> Task requirements:
Nothing but the pictures gets dropped; retype every entry exactly.

> Material to process:
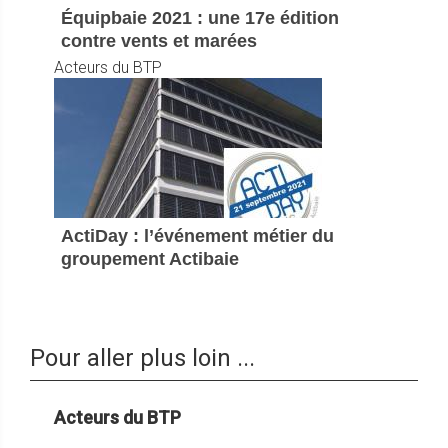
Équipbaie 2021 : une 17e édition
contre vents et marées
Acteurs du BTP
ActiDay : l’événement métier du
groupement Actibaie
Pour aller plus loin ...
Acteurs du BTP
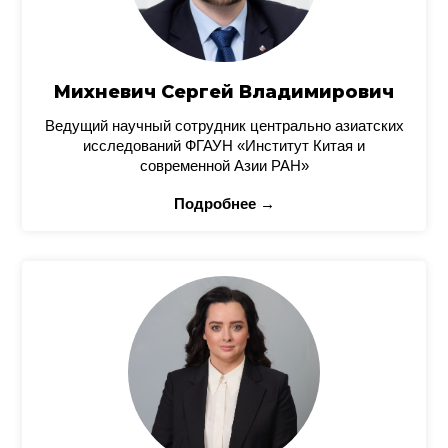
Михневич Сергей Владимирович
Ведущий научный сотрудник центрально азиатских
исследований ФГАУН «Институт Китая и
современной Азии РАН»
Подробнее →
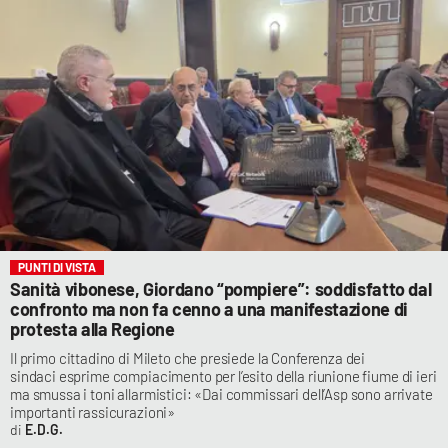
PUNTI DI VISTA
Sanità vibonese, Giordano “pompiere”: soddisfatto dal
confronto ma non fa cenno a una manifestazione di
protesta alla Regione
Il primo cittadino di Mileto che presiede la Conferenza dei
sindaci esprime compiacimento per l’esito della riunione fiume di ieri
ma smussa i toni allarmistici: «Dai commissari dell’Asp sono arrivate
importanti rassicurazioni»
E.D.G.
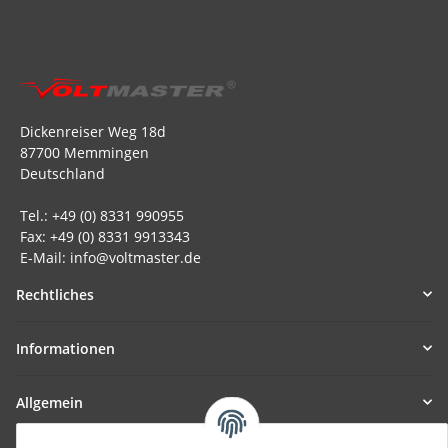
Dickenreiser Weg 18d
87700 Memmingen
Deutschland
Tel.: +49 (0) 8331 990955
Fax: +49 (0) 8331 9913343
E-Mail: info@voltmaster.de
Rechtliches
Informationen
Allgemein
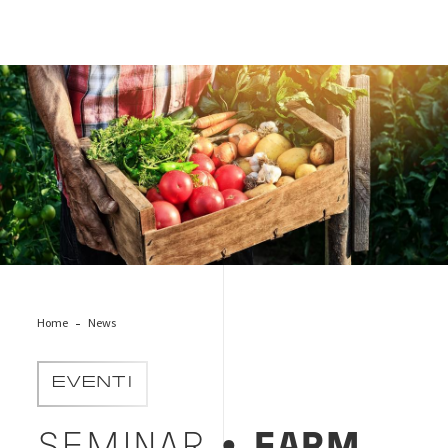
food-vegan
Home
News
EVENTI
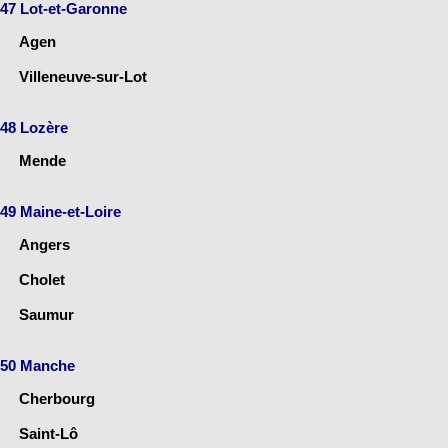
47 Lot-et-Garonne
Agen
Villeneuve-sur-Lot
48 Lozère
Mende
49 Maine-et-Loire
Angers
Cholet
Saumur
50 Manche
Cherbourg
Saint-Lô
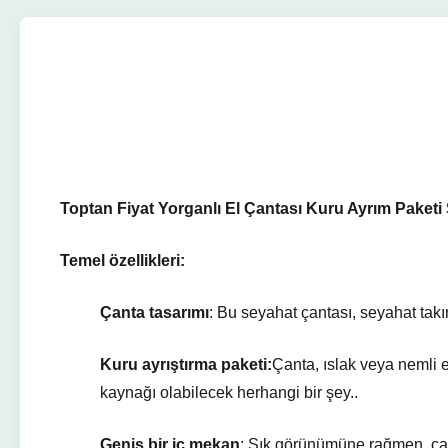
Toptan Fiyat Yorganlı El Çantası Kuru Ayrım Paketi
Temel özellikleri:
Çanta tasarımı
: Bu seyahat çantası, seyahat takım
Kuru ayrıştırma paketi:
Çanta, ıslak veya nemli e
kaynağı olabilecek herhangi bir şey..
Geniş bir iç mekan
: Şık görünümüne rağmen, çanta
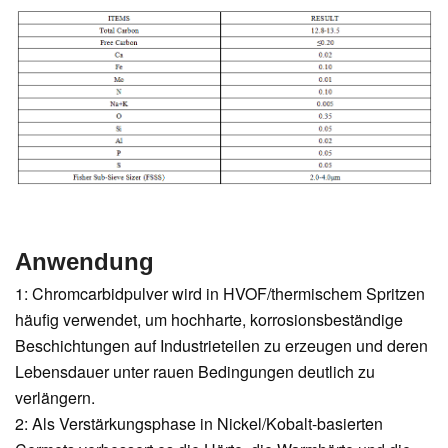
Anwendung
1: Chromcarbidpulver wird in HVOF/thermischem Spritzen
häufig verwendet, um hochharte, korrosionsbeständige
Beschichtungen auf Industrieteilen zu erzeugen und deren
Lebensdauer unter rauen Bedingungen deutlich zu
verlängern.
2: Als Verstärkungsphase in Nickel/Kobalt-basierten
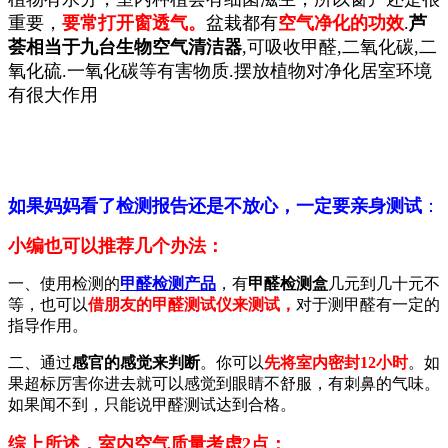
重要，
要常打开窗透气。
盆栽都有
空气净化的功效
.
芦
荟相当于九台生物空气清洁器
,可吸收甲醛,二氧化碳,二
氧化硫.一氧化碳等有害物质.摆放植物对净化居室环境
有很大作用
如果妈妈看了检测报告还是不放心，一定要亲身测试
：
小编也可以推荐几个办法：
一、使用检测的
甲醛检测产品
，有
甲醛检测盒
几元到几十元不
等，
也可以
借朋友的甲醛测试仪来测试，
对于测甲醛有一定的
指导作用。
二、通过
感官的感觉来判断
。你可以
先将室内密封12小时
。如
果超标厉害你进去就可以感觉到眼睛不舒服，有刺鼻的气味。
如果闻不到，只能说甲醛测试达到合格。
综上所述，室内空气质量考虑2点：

> Response for this exercise:
Équipbaie 2021 : une 17e édition
contre vents et marées
Acteurs du BTP
ActiDay : l’événement métier du
groupement Actibaie
Pour aller plus loin ...
Acteurs du BTP
Михневич Сергей Владимирович
Ведущий научный сотрудник центрально азиатских
исследований ФГАУН «Институт Китая и
современной Азии РАН»
Подробнее →
PUNTI DI VISTA
Sanità vibonese, Giordano “pompiere”: soddisfatto dal
confronto ma non fa cenno a una manifestazione di
protesta alla Regione
Il primo cittadino di Mileto che presiede la Conferenza dei
sindaci esprime compiacimento per l’esito della riunione fiume di ieri
ma smussa i toni allarmistici: «Dai commissari dell’Asp sono arrivate
importanti rassicurazioni»
E.D.G.
Dickenreiser Weg 18d
87700 Memmingen
Deutschland
Tel.: +49 (0) 8331 990955
Fax: +49 (0) 8331 9913343
E-Mail: info@voltmaster.de
Rechtliches
Informationen
Allgemein
food-vegan
Home
News
EVENTI
47 Lot-et-Garonne
Agen
Villeneuve-sur-Lot
48 Lozère
Mende
49 Maine-et-Loire
Angers
Cholet
Saumur
50 Manche
Cherbourg
Saint-Lô
Toptan Fiyat Yorganlı El Çantası Kuru Ayrım Paketi
Temel özellikleri:
Çanta tasarımı
: Bu seyahat çantası, seyahat takım
Kuru ayrıştırma paketi:
Çanta, ıslak veya nemli e
kaynağı olabilecek herhangi bir şey..
Geniş bir iç mekan
: Şık görünümüne rağmen, çanta
Anwendung
1: Chromcarbidpulver wird in HVOF/thermischem Spritzen
häufig verwendet, um hochharte, korrosionsbeständige
Beschichtungen auf Industrieteilen zu erzeugen und deren
Lebensdauer unter rauen Bedingungen deutlich zu
verlängern.
2: Als Verstärkungsphase in Nickel/Kobalt-basierten
重要，
要常打开窗透气。
盆栽都有
空气净化的功效
.
芦
荟相当于九台生物空气清洁器
,可吸收甲醛,二氧化碳,二
氧化硫.一氧化碳等有害物质.摆放植物对净化居室环境
有很大作用
如果妈妈看了检测报告还是不放心，一定要亲身测试
：
小编也可以推荐几个办法：
一、使用检测的
甲醛检测产品
，有
甲醛检测盒
几元到几十元不
等，
也可以
借朋友的甲醛测试仪来测试，
对于测甲醛有一定的
指导作用。
二、通过
感官的感觉来判断
。你可以
先将室内密封12小时
。如
果超标厉害你进去就可以感觉到眼睛不舒服，有刺鼻的气味。
如果闻不到，只能说甲醛测试达到合格。
综上所述，室内空气质量考虑2点：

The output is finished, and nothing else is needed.